Wrong -> arrow direction in RTL text contexts

This has nothing to do with bidi settings in Discourse.

When I type -> it gets converted into an arrow character , so A -> B renders as “A → B”. Pretty cool.

However, the arrow goes the wrong way in RTL text: א -> ב renders as: “א → ב” with the arrow going the wrong way. (If you’re reading this in the future after this bug has been fixed, this was rendered as “א → ב”)

Note that the input character sequence here is:

Character Name
א HEBREW LETTER ALEF
SPACE
- HYPHEN-MINUS
> GREATER-THAN SIGN
SPACE
ב HEBREW LETTER BET

which you can verify by copying the string א -> ב into this tool: https://unicodedecode.com/

This is because arrow characters don’t bidi-mirror in Unicode. Relevant document: https://www.unicode.org/L2/L2022/22026r-non-bidi-mirroring.pdf

In particular, arrow and arrow-like characters each often has a mirror character. One could argue that they should have had the Bidi_Mirrored=Yes property value, but they don’t, and cannot now get that.

There is unfortunately no bidi-flipping arrow character, meaning that if you want to make this substitution correctly, you have to determine the bidi direction of the surrounding text to correctly pick between ← and → arrows. No easy task.

1 Like

@falco I would argue that this is indeed a bug, not a feature request. The output is the exact opposite of user intentions and expectations.

Given that

It means we would have to build a new feature, as we are currently following the Unicode spec, which is why I recategorized it as a Feature request.
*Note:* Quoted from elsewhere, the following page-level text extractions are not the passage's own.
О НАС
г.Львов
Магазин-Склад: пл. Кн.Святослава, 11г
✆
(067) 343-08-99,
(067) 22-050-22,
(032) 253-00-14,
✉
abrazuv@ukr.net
Moving on to actually addressing your issue, I think this could be easily done in a Theme component, using our existing api.decorateCooked API.

2 Likes

Thanks. I’m in no hurry to get it fixed in any particular forum, I just think this should be fixed in Discourse.
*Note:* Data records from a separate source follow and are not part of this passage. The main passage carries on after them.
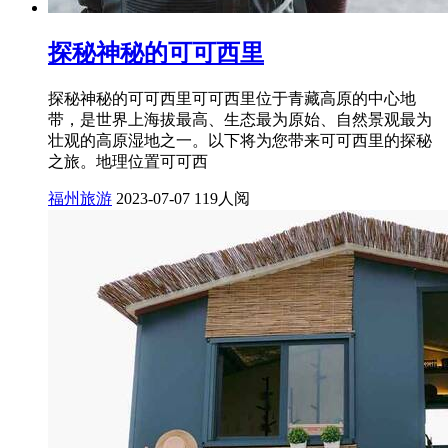
探秘神秘的可可西里
探秘神秘的可可西里可可西里位于青藏高原的中心地
带，是世界上海拔最高、生态最为原始、自然景观最为
壮观的高原湿地之一。以下将为您带来可可西里的探秘
之旅。地理位置可可西
福州旅游
2023-07-07
119人阅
I don’t want to get into a pointless argument about semantics, so I’ll leave it at that. I’ve said what I have, I think this should be considered a bug, but what you do with that is up to you now.

Thanks for your attention and quick response :slight_smile:

1 Like

Well… A man can only resist so much. I will say one last thing (I promise). As far as I’m aware, the Unicode spec does not encourage converting -> to (and this issue would be one reason why), so this existing Discourse feature is not following any Unicode spec. It makes a false assumption about text and introduces this bug in the process. That’s how I see it. (The feature is still neat though)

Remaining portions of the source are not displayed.